DATASET RECORDS:
--- START ---

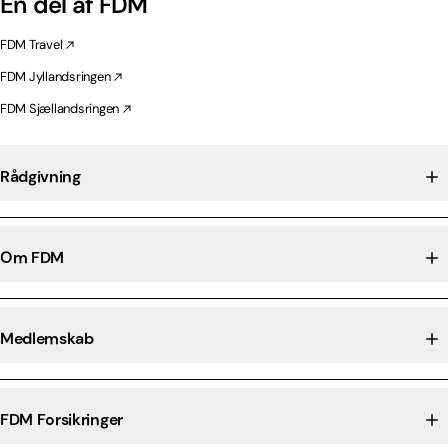
En del af FDM
FDM Travel
FDM Jyllandsringen
FDM Sjællandsringen
Rådgivning
Om FDM
Medlemskab
FDM Forsikringer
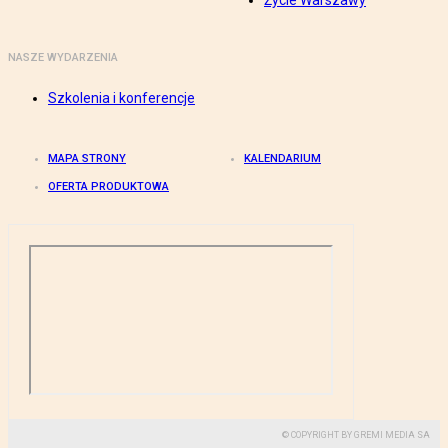
Życie Warszawy
NASZE WYDARZENIA
Szkolenia i konferencje
MAPA STRONY
KALENDARIUM
OFERTA PRODUKTOWA
© COPYRIGHT BY GREMI MEDIA SA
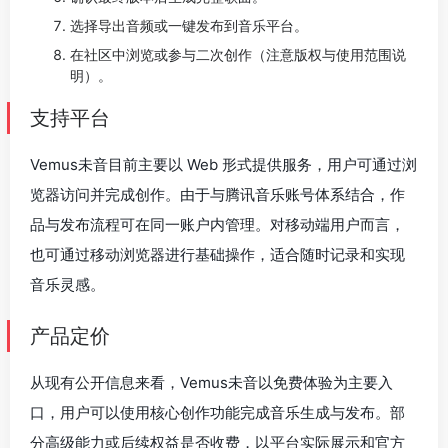
选择导出音频或一键发布到音乐平台。
在社区中浏览或参与二次创作（注意版权与使用范围说
明）。
支持平台
Vemus未音目前主要以 Web 形式提供服务，用户可通过浏
览器访问并完成创作。由于与腾讯音乐账号体系结合，作
品与发布流程可在同一账户内管理。对移动端用户而言，
也可通过移动浏览器进行基础操作，适合随时记录和实现
音乐灵感。
产品定价
从现有公开信息来看，Vemus未音以免费体验为主要入
口，用户可以使用核心创作功能完成音乐生成与发布。部
分高级能力或后续权益是否收费，以平台实际展示和官方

--- END ---

WHAT IS EXPECTED: Where an entry holds an image, drop the image and copy the remaining text exactly.

ANSWER TO THE PROBLEM:
En del af FDM
FDM Travel
FDM Jyllandsringen
FDM Sjællandsringen
Rådgivning
Om FDM
Medlemskab
FDM Forsikringer
Życie Warszawy
NASZE WYDARZENIA
Szkolenia i konferencje
MAPA STRONY
KALENDARIUM
OFERTA PRODUKTOWA
© COPYRIGHT BY GREMI MEDIA SA
选择导出音频或一键发布到音乐平台。
在社区中浏览或参与二次创作（注意版权与使用范围说
明）。
支持平台
Vemus未音目前主要以 Web 形式提供服务，用户可通过浏
览器访问并完成创作。由于与腾讯音乐账号体系结合，作
品与发布流程可在同一账户内管理。对移动端用户而言，
也可通过移动浏览器进行基础操作，适合随时记录和实现
音乐灵感。
产品定价
从现有公开信息来看，Vemus未音以免费体验为主要入
口，用户可以使用核心创作功能完成音乐生成与发布。部
分高级能力或后续权益是否收费，以平台实际展示和官方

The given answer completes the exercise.